My wife never reads the sports page. Because she loves Spokane and appreciates the written word, I began reading "Best of Murray--Cities" about Spokane. We both laughed. I then began reading to her "If You're Expecting One-Liners, Wait, a Column" written in '79 when Mr. Murray lost his eyesight. Three-quarters of the way through the article, I began bawling like a baby. Profoundly confused--why this uncontrollable sobbing, I asked? Mr. Murray's great prose touched the universal emotion of loss--his eye, a sports era, my youth, and now Jim Murray. We both cried.
There have been a few masterpieces of writing, in the sports field or any other field of writing. Without doubt, Jim Murray wrote many memorable columns but, in my mind, the greatest column/masterpiece of writing ever by any writer at any time at any age was Jim's column wherein he tells of his wife's death. No other writing has ever approached this in-depth feeling, respect, love and heartbreak. That column, with due respect for his present family, should be his memorial.
GLENN C. COLE
When Jim Murray was inducted into our local Shrine Game Hall of Fame in 1988, I was fortunate to take a tour with him to our Los Angeles unit of Shriners' Hospitals for crippled children. A sad place, and I told him so. But Murray said, "You can't cry, because the kids aren't crying."
He immediately grasped what is going on at our hospital; his barbs in his columns insulting anyone that thought they had no reason to attend our Shrine Game to benefit these kids made you feel guilty for not attending.
During that tour, he pointed out that Shriners had fun. There is no denying that. But he said at the time--and The Times ran his quote from my letter to Viewpoint when he won the Pulitzer Prize two years later--"As long as there is a crippled child, we'll never run out of Shriners."
And that's true. But we have now run out of sportswriters.
M.R. "ROSIE" ROSENLOF
Jim Murray was a regular at Richstone Family Center events, from the fancy ones in Beverly Hills to the pot lucks. Jim was at home with these kids. He would shake their hands, ask them about what sports they played and wait for their answers as though each were destined for fame and glory.
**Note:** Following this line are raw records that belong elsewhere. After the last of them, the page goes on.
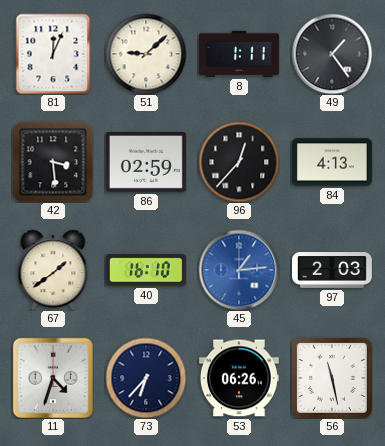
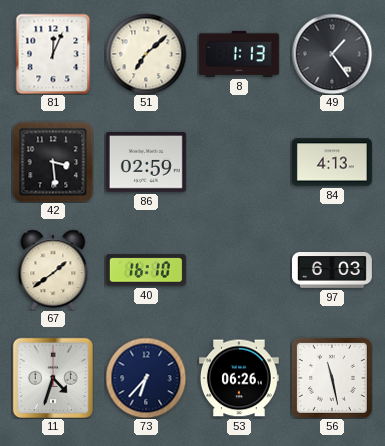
51: 9:08 -> 7:08
8: 1:11 -> 1:13
96: 12:37 -> none
45: 1:14 -> none
97: 2:03 -> 6:03
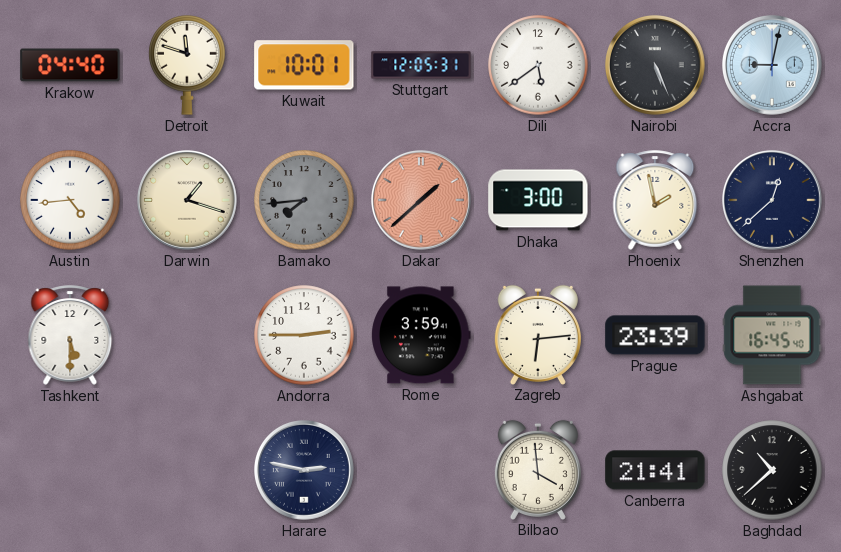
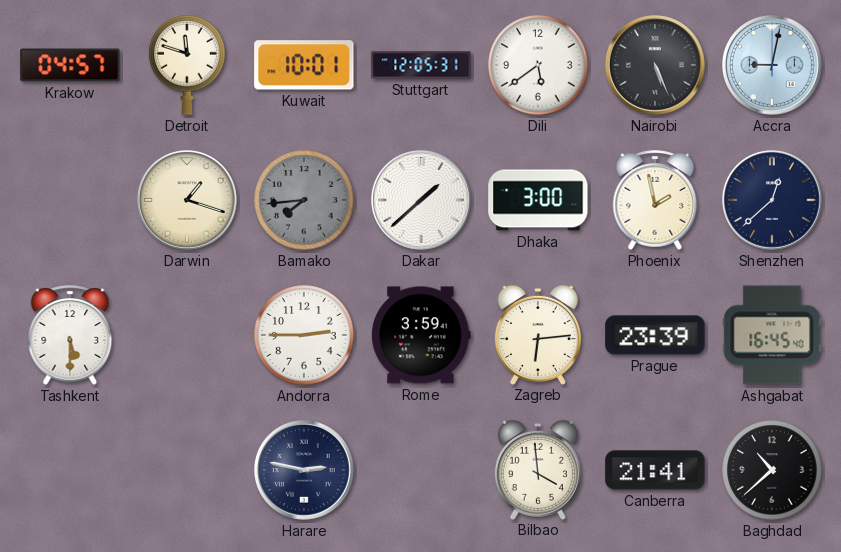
Krakow: 04:40 -> 04:57
Austin: 4:44 -> none
Dakar dial: salmon -> white
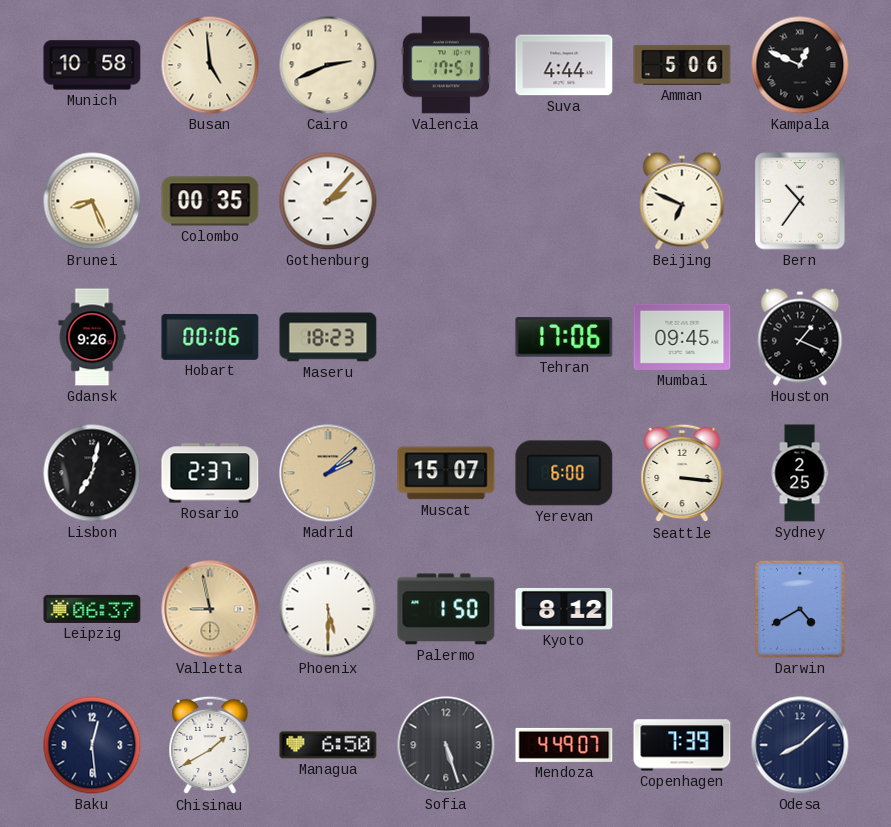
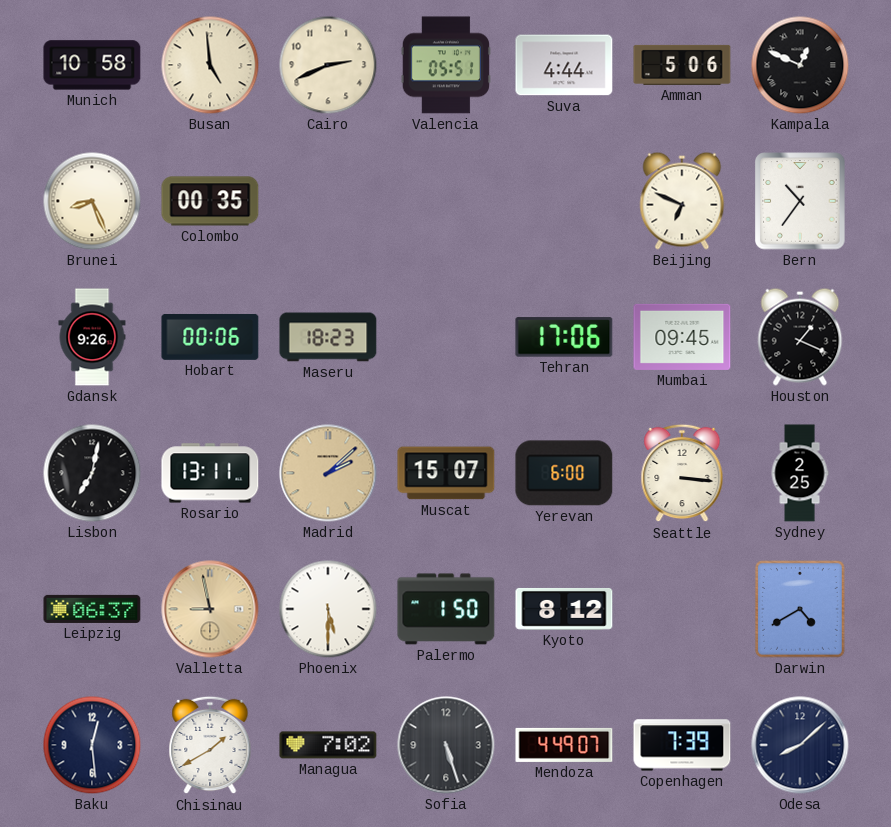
Valencia: 17:51 -> 05:51
Gothenburg: 2:07 -> none
Rosario: 2:37 -> 13:11
Managua: 6:50 -> 7:02
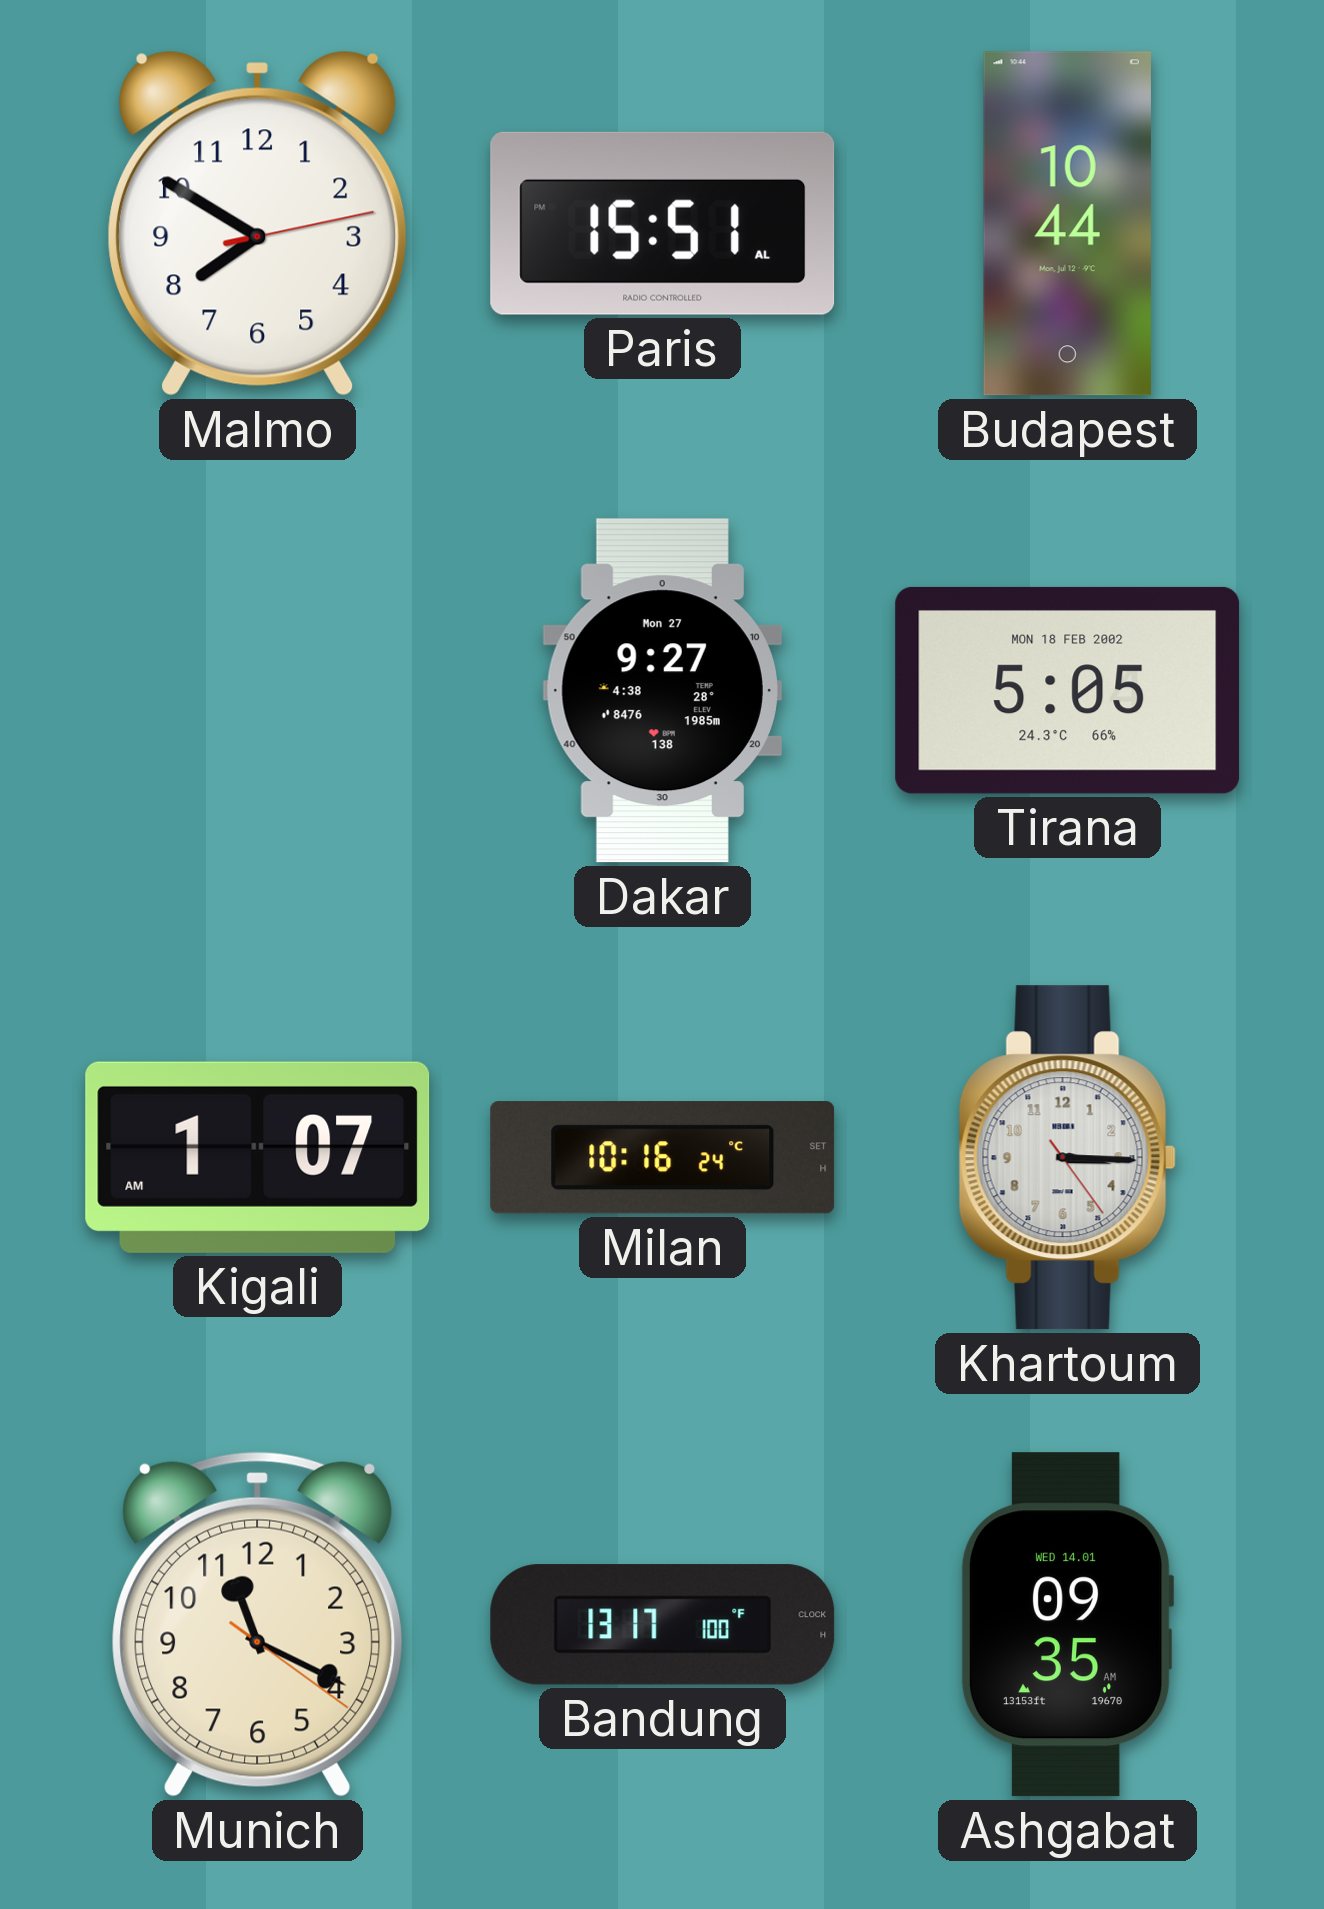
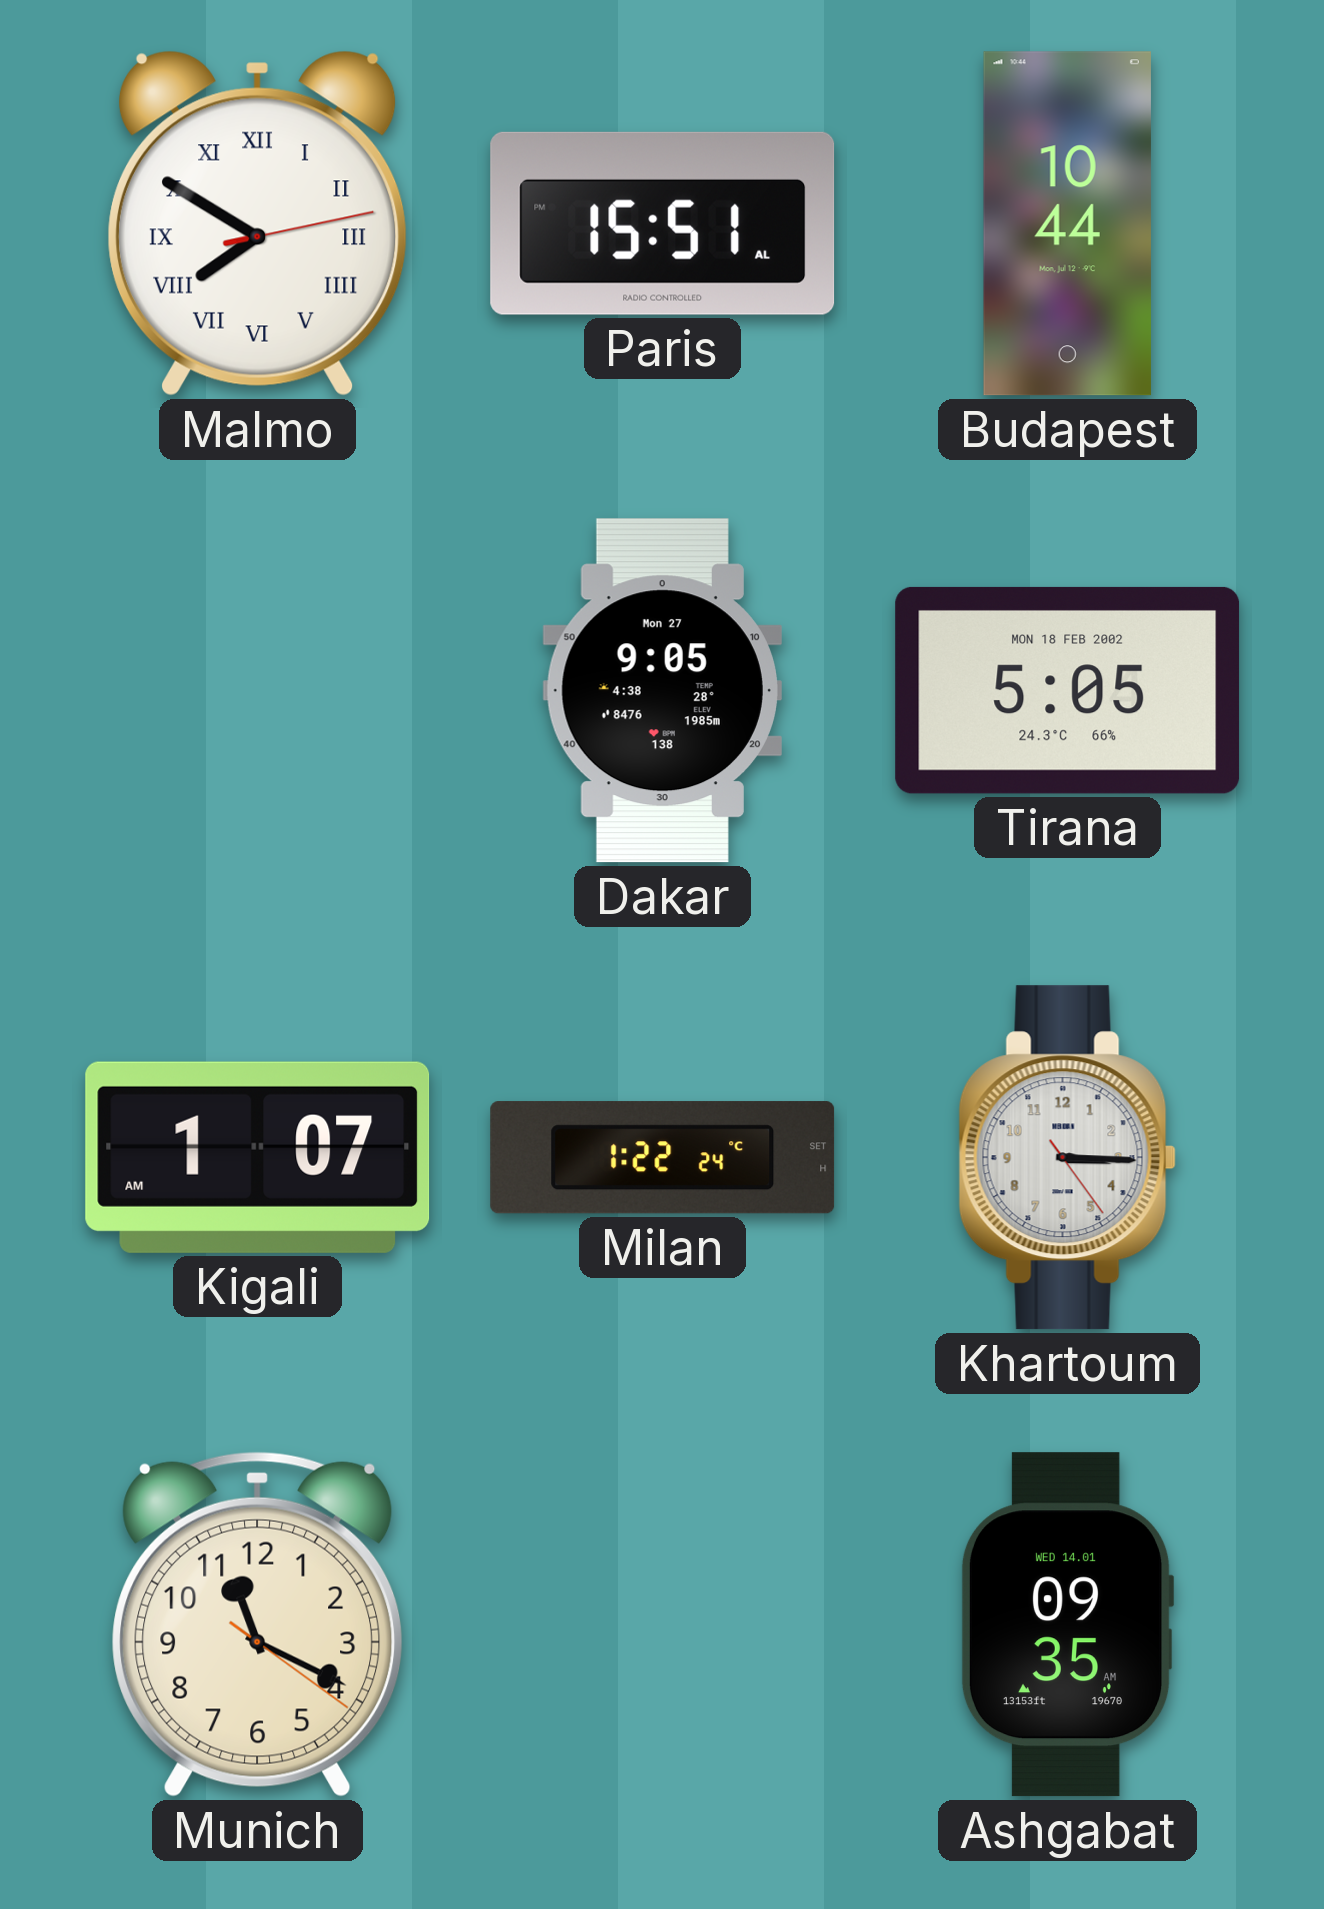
Malmo numerals: Arabic -> Roman
Dakar: 9:27 -> 9:05
Milan: 10:16 -> 1:22
Bandung: 13:17 -> none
In 1992, at a gala chaired by his future wife, Linda McCoy, Jim became the first recipient of the Richstone Caritas (Love of People) Award presented to him by President and Mrs. Reagan. Jim, always reluctant to be center stage, suffered in the spotlight to help secure the final dollars needed to break ground on the Richstone Jim Murray Children's Center.
Richstone Family Center
In 1972, after living in Los Angeles the first 22 years of my life, I was appointed general manager of a Class-A Pittsburgh Pirate farm club in Salem, Va. I still remember waking up that February morning, going down to the coffee shop, opening the Roanoke World News newspaper and shock set in. No Jim Murray. It was an element of life I took for granted--like breathing. I immediately called to have a subscription mailed to me.
Fast-forward to 26 years later. An overcast morning in the South Bay. I open the Los Angeles Times and depression sets in. No Jim Murray. No more.
This time I can't call anyone to have a subscription mailed to me.
When Sandy Koufax shut out the Minnesota Twins to win the 1965 World Series, Jim Murray compared him to Vladimir Horowitz, Jonas Salk, Fred Astaire and Leonard Bernstein. This was my first introduction to these great men. Only Murray could sneak in a history and culture lesson in the middle of a baseball column.
As Jim Murray's oldest friend, I am compelled to add a few memories.
In 1948, Jim walked with me to Ben Hogan's first U.S. Open win at Riviera.
Dan Tana invited us to the first U.S. pro soccer game in 1967. Jim was bored. He said Americans liked rehashing games in the off-season. He said the game would never catch on here.
I remember his wife Gerry's St. Patrick's Day parties.